New York State Court of Claims
Mar 13, 2018
# 2018-040-024Claim No. 124915Motion No. M-90947 (N.Y. Ct. Cl. Mar. 13, 2018)

Opinion

# 2018-040-024Claim No. 124915Motion No. M-90947

03-13-2018

BRANDEN VONGPHAKDY v. THE STATE OF NEW YORK

Bosman Law Firm, LLC By: A.J. Bosman, Esq. ERIC T. SCHNEIDERMAN Attorney General of the State of New York By: Belinda A. Wagner, Esq., AAG


Synopsis

State's Motion to Dismiss Claim on the basis of governmental function immunity granted.

Case information

UID:

2018-040-024

Claimant(s):

BRANDEN VONGPHAKDY

Claimant short name:

VONGPHAKDY

Footnote (claimant name) :

Defendant(s):

THE STATE OF NEW YORK

Footnote (defendant name) :

Third-party claimant(s):

Third-party defendant(s):

Claim number(s):

124915

Motion number(s):

M-90947

Cross-motion number(s):

Judge:

CHRISTOPHER J. McCARTHY

Claimant's attorney:

Bosman Law Firm, LLC By: A.J. Bosman, Esq.

Defendant's attorney:

ERIC T. SCHNEIDERMAN Attorney General of the State of New York By: Belinda A. Wagner, Esq., AAG

Third-party defendant's attorney:

Signature date:

March 13, 2018

City:

Albany

Comments:

Official citation:

Appellate results:

See also (multicaptioned case)

Decision

For the reasons set forth below, Defendant's Motion for summary judgment dismissing the Claim pursuant to CPLR 3212 is granted.

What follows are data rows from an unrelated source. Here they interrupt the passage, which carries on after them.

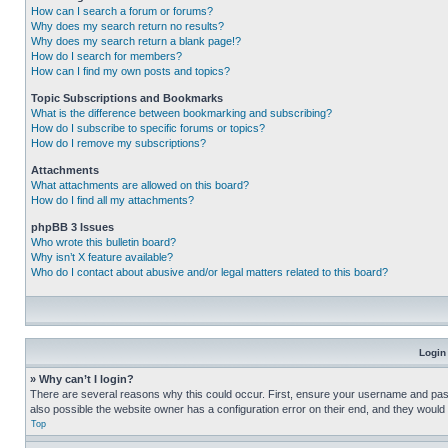
How can I search a forum or forums?
Why does my search return no results?
Why does my search return a blank page!?
How do I search for members?
How can I find my own posts and topics?
Topic Subscriptions and Bookmarks
What is the difference between bookmarking and subscribing?
How do I subscribe to specific forums or topics?
How do I remove my subscriptions?
Attachments
What attachments are allowed on this board?
How do I find all my attachments?
phpBB 3 Issues
Who wrote this bulletin board?
Why isn’t X feature available?
Who do I contact about abusive and/or legal matters related to this board?
Login
» Why can’t I login?
There are several reasons why this could occur. First, ensure your username and pass
also possible the website owner has a configuration error on their end, and they would ne
Top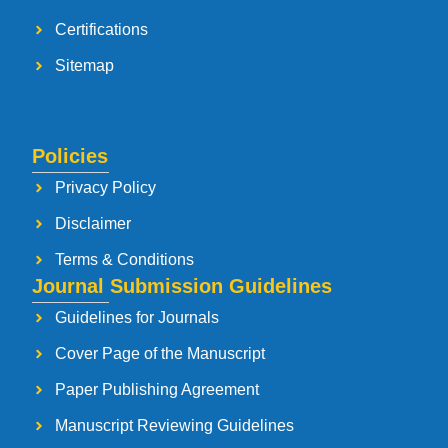
Certifications
Sitemap
Policies
Privacy Policy
Disclaimer
Terms & Conditions
Journal Submission Guidelines
Guidelines for Journals
Cover Page of the Manuscript
Paper Publishing Agreement
Manuscript Reviewing Guidelines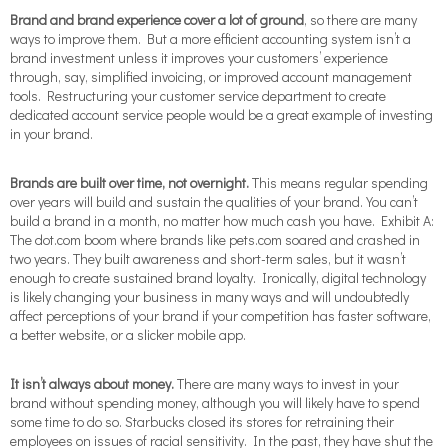
Brand and brand experience
cover a lot of ground
, so there are many
ways to improve them. But a more efficient accounting system isn’t a
brand investment unless it improves your customers’ experience
through, say, simplified invoicing, or improved account management
tools. Restructuring your customer service department to create
dedicated account service people would be a great example of investing
in your brand.
Brands are built over time, not overnight.
This means regular spending
over years will build and sustain the qualities of your brand. You can’t
build a brand in a month, no matter how much cash you have. Exhibit A:
The dot.com boom where brands like pets.com soared and crashed in
two years. They built awareness and short-term sales, but it wasn’t
enough to create sustained brand loyalty. Ironically, digital technology
is likely changing your business in many ways and will undoubtedly
affect perceptions of your brand if your competition has faster software,
a better website, or a slicker mobile app.
It isn’t always about money.
There are many ways to invest in your
brand without spending money, although you will likely have to spend
some time to do so. Starbucks closed its stores for retraining their
employees on issues of racial sensitivity. In the past, they have shut the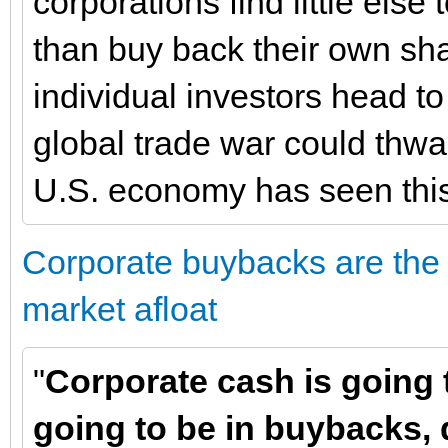
corporations find little else 
than buy back their own sh
individual investors head to
global trade war could thw
U.S. economy has seen this
Corporate buybacks are the 
market afloat
"
Corporate cash is going t
going to be in buybacks, 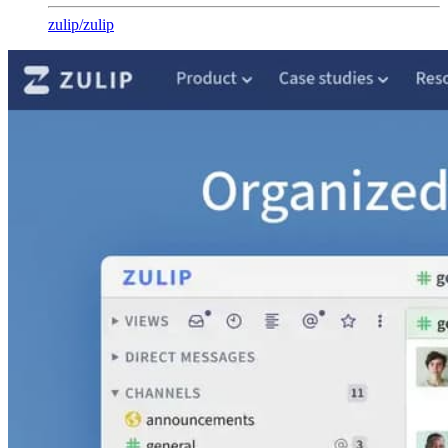
zulip
/
zulip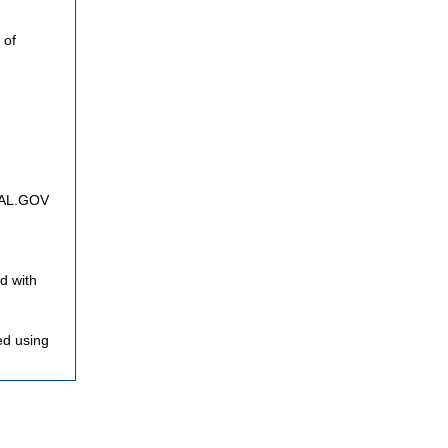
 of
FNAL.GOV
d with
ed using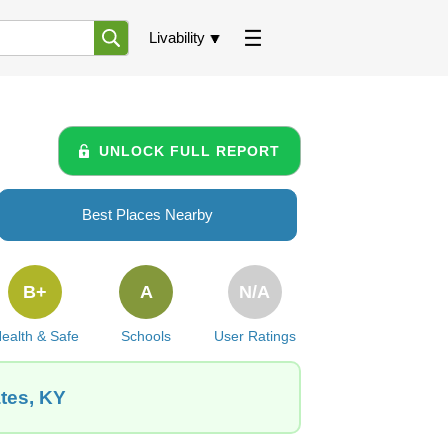
Livability
UNLOCK FULL REPORT
Best Places Nearby
B+
A
N/A
ealth & Safe
Schools
User Ratings
ates, KY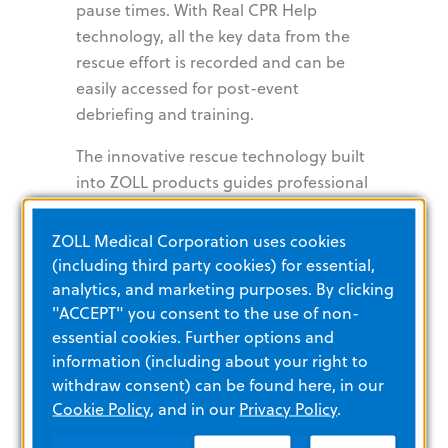
pause times. With Real CPR Help
technology, all the key data from the
rescue effort is recorded and can be
easily accessed for post-event
debriefing and training.
The innovative rescue technology built
into ZOLL products guides professional
rescuers and bystanders alike to deliver
high-quality CPR and gives them the
ZOLL Medical Corporation uses cookies
peace of mind that they are providing
(including third party cookies) for essential,
the best care possible.
analytics, and marketing purposes. By clicking
"ACCEPT" you consent to the use of non-
essential cookies. Further options and
AutoPulse
information (including about your right to
withdraw consent) can be found here, in our
Resuscitation
Cookie Policy
, and in our
Privacy Policy
.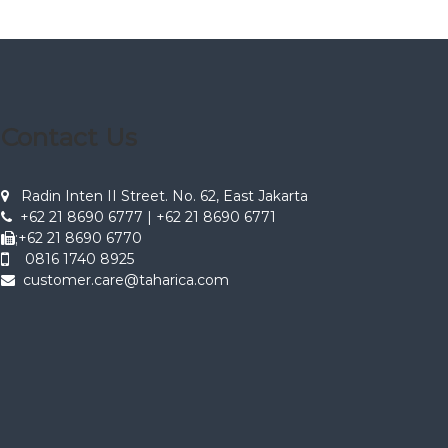
Contact Us
Radin Inten II Street. No. 62, East Jakarta
+62 21 8690 6777 | +62 21 8690 6771
;+62 21 8690 6770
0816 1740 8925
customer.care@taharica.com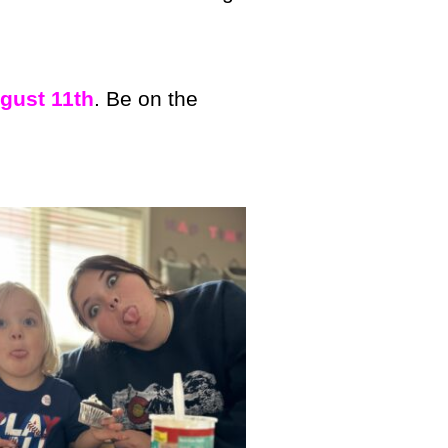
gust 11th
. Be on the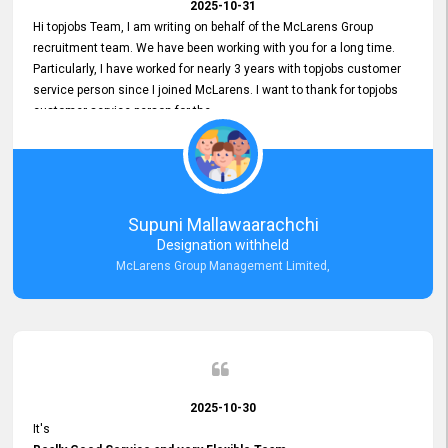
2025-10-31
Hi topjobs Team, I am writing on behalf of the McLarens Group
recruitment team. We have been working with you for a long time.
Particularly, I have worked for nearly 3 years with topjobs customer
service person since I joined McLarens. I want to thank for topjobs
customer service person for the
Great Customer Support
he gave me when I first started with McLarens and had no idea
about job posting on topjobs. He has provided
Clear Guidance and Continues Support
for me during crucial times. We are really happy with their
Supuni Mallawaarachchi
Dedicated Customer Service for our Recruitment Efforts.
Designation withheld
Thank you again for the partnership.
McLarens Group Management Limited,
2025-10-30
It's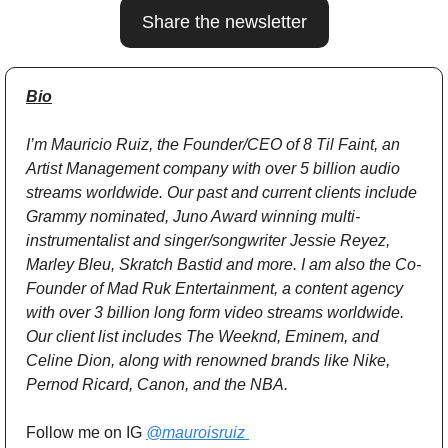
Share the newsletter
Bio
I’m Mauricio Ruiz, the Founder/CEO of 8 Til Faint, an 
Artist Management company with over 5 billion audio 
streams worldwide. Our past and current clients include 
Grammy nominated, Juno Award winning multi-
instrumentalist and singer/songwriter Jessie Reyez, 
Marley Bleu, Skratch Bastid and more. I am also the Co-
Founder of Mad Ruk Entertainment, a content agency 
with over 3 billion long form video streams worldwide. 
Our client list includes The Weeknd, Eminem, and 
Celine Dion, along with renowned brands like Nike, 
Pernod Ricard, Canon, and the NBA.
Follow me on IG 
@mauroisruiz 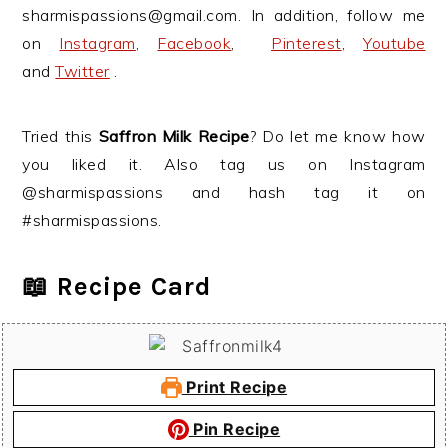
sharmispassions@gmail.com. In addition, follow me
on
Instagram
,
Facebook
,
Pinterest
,
Youtube
and
Twitter
.
Tried this
Saffron Milk Recipe
? Do let me know how
you liked it. Also tag us on Instagram
@sharmispassions and hash tag it on
#sharmispassions.
📖 Recipe Card
Print Recipe
Pin Recipe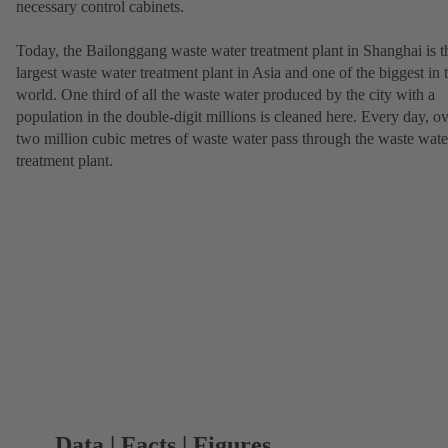
necessary control cabinets.
Today, the Bailonggang waste water treatment plant in Shanghai is t
largest waste water treatment plant in Asia and one of the biggest in 
world. One third of all the waste water produced by the city with a
population in the double-digit millions is cleaned here. Every day, o
two million cubic metres of waste water pass through the waste wate
treatment plant.
Data | Facts | Figures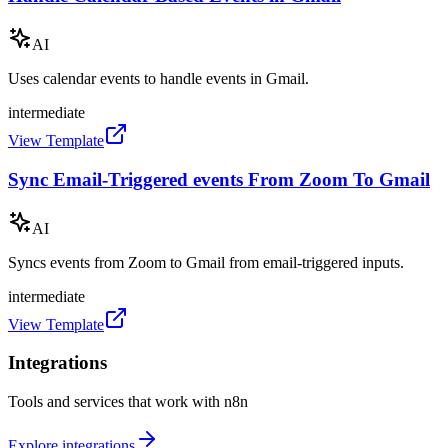
AI
Uses calendar events to handle events in Gmail.
intermediate
View Template
Sync Email-Triggered events From Zoom To Gmail
AI
Syncs events from Zoom to Gmail from email-triggered inputs.
intermediate
View Template
Integrations
Tools and services that work with n8n
Explore integrations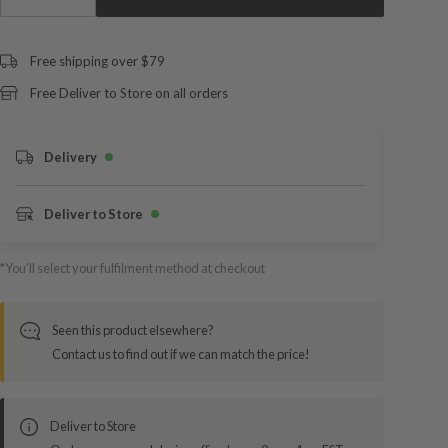
Free shipping over $79
Free Deliver to Store on all orders
Delivery
Deliver to Store
*You’ll select your fulfilment method at checkout
Seen this product elsewhere?
Contact us to find out if we can match the price!
Deliver to Store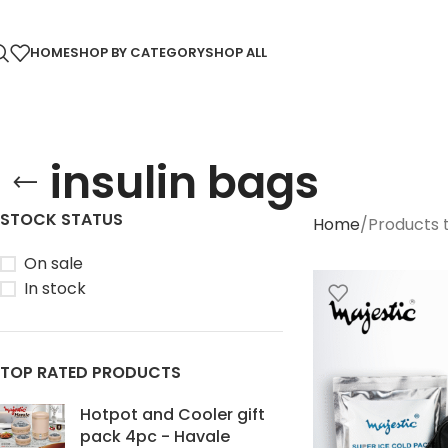
HOME
SHOP BY CATEGORY
SHOP ALL
insulin bags
STOCK STATUS
Home
Products t
On sale
In stock
TOP RATED PRODUCTS
Hotpot and Cooler gift
pack 4pc - Havale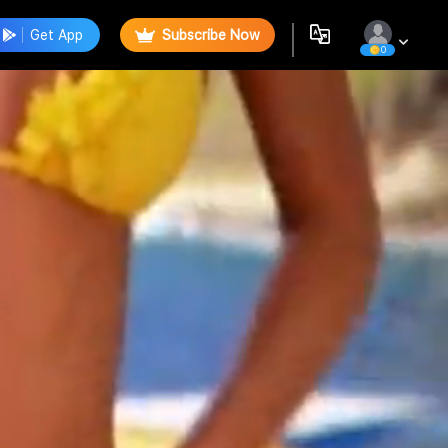
Get App
Subscribe Now
0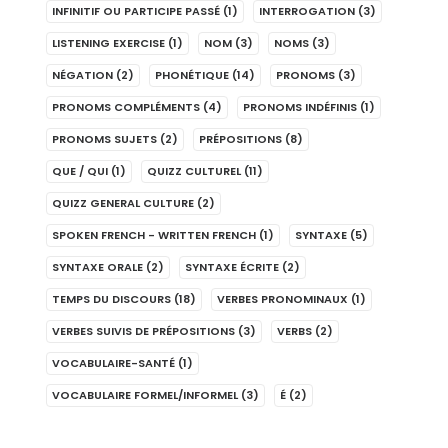
INFINITIF OU PARTICIPE PASSÉ
(1)
INTERROGATION
(3)
LISTENING EXERCISE
(1)
NOM
(3)
NOMS
(3)
NÉGATION
(2)
PHONÉTIQUE
(14)
PRONOMS
(3)
PRONOMS COMPLÉMENTS
(4)
PRONOMS INDÉFINIS
(1)
PRONOMS SUJETS
(2)
PRÉPOSITIONS
(8)
QUE / QUI
(1)
QUIZZ CULTUREL
(11)
QUIZZ GENERAL CULTURE
(2)
SPOKEN FRENCH - WRITTEN FRENCH
(1)
SYNTAXE
(5)
SYNTAXE ORALE
(2)
SYNTAXE ÉCRITE
(2)
TEMPS DU DISCOURS
(18)
VERBES PRONOMINAUX
(1)
VERBES SUIVIS DE PRÉPOSITIONS
(3)
VERBS
(2)
VOCABULAIRE-SANTÉ
(1)
VOCABULAIRE FORMEL/INFORMEL
(3)
É
(2)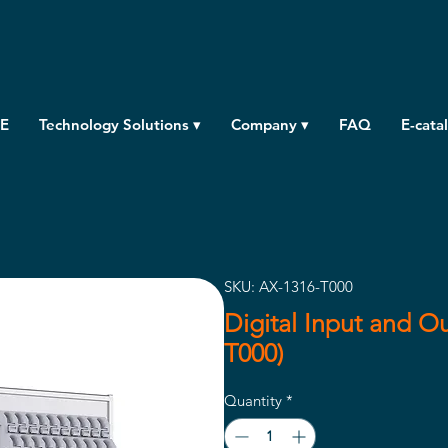
E
Technology Solutions ▾
Company ▾
FAQ
E-cata
SKU: AX-1316-T000
Digital Input and O
T000)
Quantity
*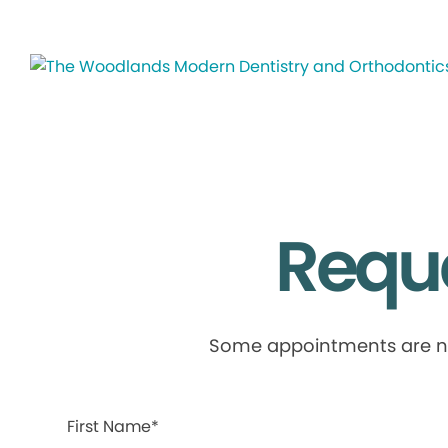
Requ
Some appointments are not 
First Name*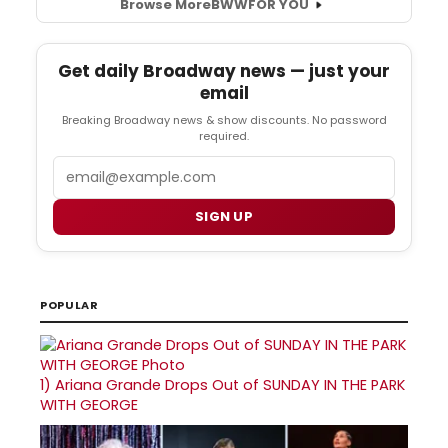
Browse More
BWW
FOR YOU
Get daily Broadway news — just your
email
Breaking Broadway news & show discounts. No password
required.
Email
SIGN UP
POPULAR
1)
Ariana Grande Drops Out of SUNDAY IN THE PARK
WITH GEORGE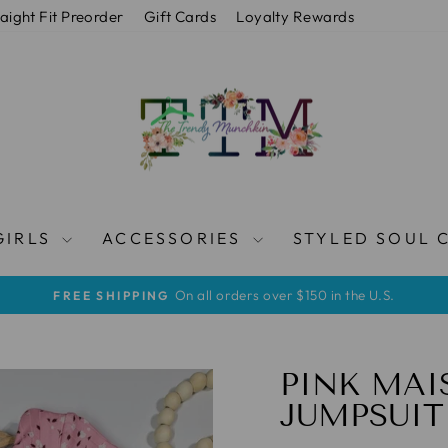
raight Fit Preorder
Gift Cards
Loyalty Rewards
GIRLS
ACCESSORIES
STYLED SOUL 
On all orders over $150 in the U.S.
FREE SHIPPING
Pause
slideshow
PINK MAI
JUMPSUIT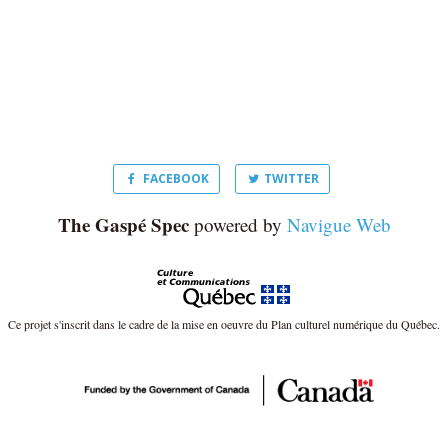
FACEBOOK
TWITTER
The Gaspé Spec
powered by
Navigue Web
Ce projet s'inscrit dans le cadre de la mise en oeuvre du Plan culturel numérique du Québec.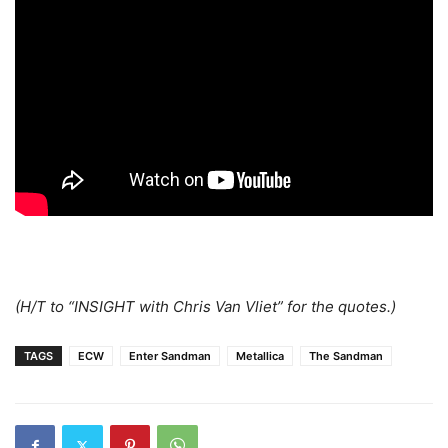
(H/T to “INSIGHT with Chris Van Vliet” for the quotes.)
TAGS
ECW
Enter Sandman
Metallica
The Sandman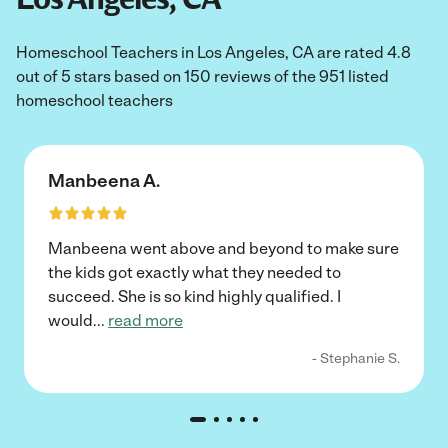
Homeschool Teachers in Los Angeles, CA are rated 4.8
out of 5 stars based on 150 reviews of the 951 listed
homeschool teachers
Manbeena A.
Manbeena went above and beyond to make sure
the kids got exactly what they needed to
succeed. She is so kind highly qualified. I
would
...
read more
- Stephanie S.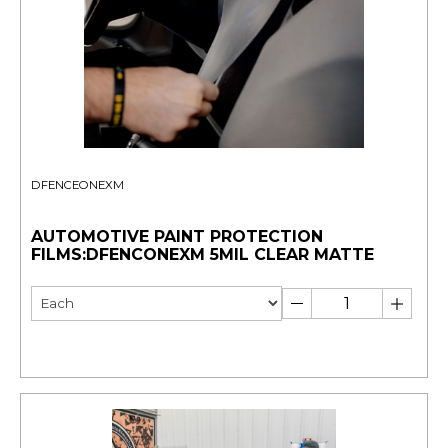
DFENCEONEXM
AUTOMOTIVE PAINT PROTECTION
FILMS:DFENCONEXM 5MIL CLEAR MATTE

The Claim, which was filed in the office of the Clerk of the Court on September 2, 2014, alleges that:

2. … Claimant was subjected to cruel and inhuman treatment while in the custody of the Capital District Secure Juvenile Detention Center where Claimant was placed by the Oneida County Department of Social Services. Inter alia, Claimant was denied access to such things as food and an adequate mattress and mental health services; denied reasonable and timely access to the bathroom … cursed at when seeking assistance; punished for seeking assistance; locked in a room without [his] consent; subjected to numerous acts of fear and intimidation including children being unnecessarily restrained, assaulted and battered by staff …Claimant was made to wash the bathrooms that were urine coated which caused a laceration and infection in a finger.

3. The State of New York was negligent in failing to provide proper oversight of said Detention Center and/or adopt and/or implement appropriate policy to safeguard against abuses. Additionally, The State of New York was negligent in that it knew or should have known of the absence of services and the abuses of said Detention Center against the children confined therein and placed Claimant at said facility and failed to take corrective action.

4. The items of damage and injuries claimed include: humiliation and embarrassment, fear, dread, emotional distress, anxiety, headaches, nausea, etc., and loss of enjoyment of life.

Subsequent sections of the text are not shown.